Размер шрифта:     
Гарнитура:GeorgiaVerdanaArial
Цвет фона:      
Режим чтения: F11  |  Добавить закладку: Ctrl+D
Смотреть все книги жанра: Криминальный детектив
Показать все книги автора:
 

«Загадка белого «Мерседеса»», Николас Фрилинг

Nicolas Freeling: “Gun Before Butter”, 1963

Часть первая

Розенграхт — улица в Амстердаме. «Грахт» означает канал между домами; дома там до сих пор еще стоят, но канал уже засыпали — уступка уличному движению. Сейчас, увы, — это, идущая от центра города, широкая и скучная магистраль, по которой движутся трамваи и машины. На полдороге еще высится изящное сооружение — Западная башня, одна из красивейших в Европе.

Все улицы в этом районе носят названия цветов, да и сам район Наполеон назвал «lе jardin» — сад. Это шутка, так как здесь традиционный район голландских «кокни», здесь живут те «истинные» амстердамцы, которые бедны, потому что слишком умны, чтобы работать, и выживают они только благодаря своей хитрости, сметливости и самым острым во всей Голландии языкам. Шутка эта злая, потому что улицы «сада» — Пальмовая, Лавровая, улица Роз, улица Лилий — старые трущобы, переполненные людьми.

Голландцы исказили французское слово, и «jardin» в Амстердаме называют «Жордаан». Район очень изменился, но амстердамец все еще уверен, что обитатели его никогда не работают и не стригутся; и здесь все еще случаются всякие забавные происшествия; по-прежнему бродит, хотя и бледный, призрак тех дней, когда закон не имел здесь никакой силы. Даже в преступлениях, совершаемых в Жордаане, есть нечто комичное.

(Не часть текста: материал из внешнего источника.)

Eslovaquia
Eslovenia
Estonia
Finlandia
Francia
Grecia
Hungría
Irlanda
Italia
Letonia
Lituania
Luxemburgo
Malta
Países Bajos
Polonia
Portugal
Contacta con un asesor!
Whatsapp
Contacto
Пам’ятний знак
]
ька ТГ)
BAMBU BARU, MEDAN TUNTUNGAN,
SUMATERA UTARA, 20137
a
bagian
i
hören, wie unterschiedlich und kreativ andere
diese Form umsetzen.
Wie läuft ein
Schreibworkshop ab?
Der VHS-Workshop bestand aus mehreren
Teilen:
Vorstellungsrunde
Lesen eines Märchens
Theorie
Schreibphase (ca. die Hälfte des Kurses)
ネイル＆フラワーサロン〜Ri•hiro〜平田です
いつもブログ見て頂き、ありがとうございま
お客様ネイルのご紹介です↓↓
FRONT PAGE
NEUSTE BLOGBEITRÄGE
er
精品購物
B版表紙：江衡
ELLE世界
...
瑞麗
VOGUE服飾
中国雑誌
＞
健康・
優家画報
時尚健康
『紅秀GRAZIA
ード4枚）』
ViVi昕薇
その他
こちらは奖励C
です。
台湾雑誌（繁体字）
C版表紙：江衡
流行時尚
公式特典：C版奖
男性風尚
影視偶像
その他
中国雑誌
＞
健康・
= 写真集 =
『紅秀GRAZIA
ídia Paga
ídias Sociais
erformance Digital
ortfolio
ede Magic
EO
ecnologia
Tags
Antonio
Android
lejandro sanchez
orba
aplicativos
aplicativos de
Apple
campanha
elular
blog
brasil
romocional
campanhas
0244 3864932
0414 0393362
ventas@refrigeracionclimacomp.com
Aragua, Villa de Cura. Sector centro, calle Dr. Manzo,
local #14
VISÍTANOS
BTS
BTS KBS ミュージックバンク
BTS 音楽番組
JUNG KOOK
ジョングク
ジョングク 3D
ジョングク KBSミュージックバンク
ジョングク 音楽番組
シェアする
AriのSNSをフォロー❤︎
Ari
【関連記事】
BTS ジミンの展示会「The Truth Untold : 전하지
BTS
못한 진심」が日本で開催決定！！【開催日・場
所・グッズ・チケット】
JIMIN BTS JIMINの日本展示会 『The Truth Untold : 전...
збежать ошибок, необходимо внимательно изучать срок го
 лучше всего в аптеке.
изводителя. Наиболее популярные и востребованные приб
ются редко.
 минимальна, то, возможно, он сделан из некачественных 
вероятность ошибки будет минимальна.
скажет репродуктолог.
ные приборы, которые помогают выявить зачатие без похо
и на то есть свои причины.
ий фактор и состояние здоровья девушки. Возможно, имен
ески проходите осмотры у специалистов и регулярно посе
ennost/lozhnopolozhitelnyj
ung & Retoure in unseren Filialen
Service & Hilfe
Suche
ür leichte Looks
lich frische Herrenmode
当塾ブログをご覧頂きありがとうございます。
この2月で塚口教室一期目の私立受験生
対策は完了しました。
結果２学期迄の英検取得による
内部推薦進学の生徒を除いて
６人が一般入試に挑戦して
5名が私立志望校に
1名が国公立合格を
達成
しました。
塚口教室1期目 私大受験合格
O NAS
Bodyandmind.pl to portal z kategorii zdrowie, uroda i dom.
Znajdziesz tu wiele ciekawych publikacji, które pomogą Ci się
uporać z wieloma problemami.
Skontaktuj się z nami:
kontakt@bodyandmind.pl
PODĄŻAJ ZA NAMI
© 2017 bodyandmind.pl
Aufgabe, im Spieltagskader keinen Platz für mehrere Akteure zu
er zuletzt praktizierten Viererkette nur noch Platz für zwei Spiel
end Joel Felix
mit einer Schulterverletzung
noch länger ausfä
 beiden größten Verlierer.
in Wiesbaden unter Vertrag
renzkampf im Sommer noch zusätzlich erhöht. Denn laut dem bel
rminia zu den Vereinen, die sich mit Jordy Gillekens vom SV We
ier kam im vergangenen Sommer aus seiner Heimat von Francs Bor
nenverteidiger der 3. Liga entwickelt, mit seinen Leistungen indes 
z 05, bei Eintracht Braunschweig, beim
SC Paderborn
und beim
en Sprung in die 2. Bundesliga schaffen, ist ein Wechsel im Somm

Ван дер Вальк, инспектор амстердамской полиции, работающий в Центральном бюро расследований, прогуливался по Розенграхт и, как всегда, с удовольствием посмотрел на Западную башню. Снова опустив глаза, он заметил лежавшую на тротуаре картофелину и с наслаждением поддал ее ногой. «Всю прелесть этого паршивого городишки, — подумал он, — понимаешь только после того, как побываешь в каком-нибудь другом месте. Возвращаешься и думаешь: ну и мерзкая же дыра».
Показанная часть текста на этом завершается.